### TASK BRIEF
Go through the data and copy each line where the word "contactformulier" shows up.

Page-level text extractions

- - -

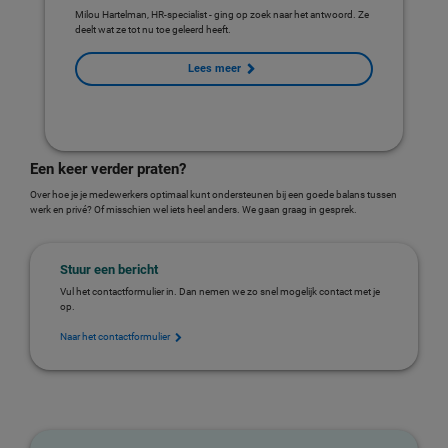
Milou Hartelman, HR-specialist - ging op zoek naar het antwoord. Ze
deelt wat ze tot nu toe geleerd heeft.
Lees meer
Een keer verder praten?
Over hoe je je medewerkers optimaal kunt ondersteunen bij een goede balans tussen
werk en privé? Of misschien wel iets heel anders. We gaan graag in gesprek.
Stuur een bericht
Vul het contactformulier in. Dan nemen we zo snel mogelijk contact met je
op.
Naar het contactformulier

- - -

### EXPECTED ANSWER
Vul het contactformulier in. Dan nemen we zo snel mogelijk contact met je
Naar het contactformulier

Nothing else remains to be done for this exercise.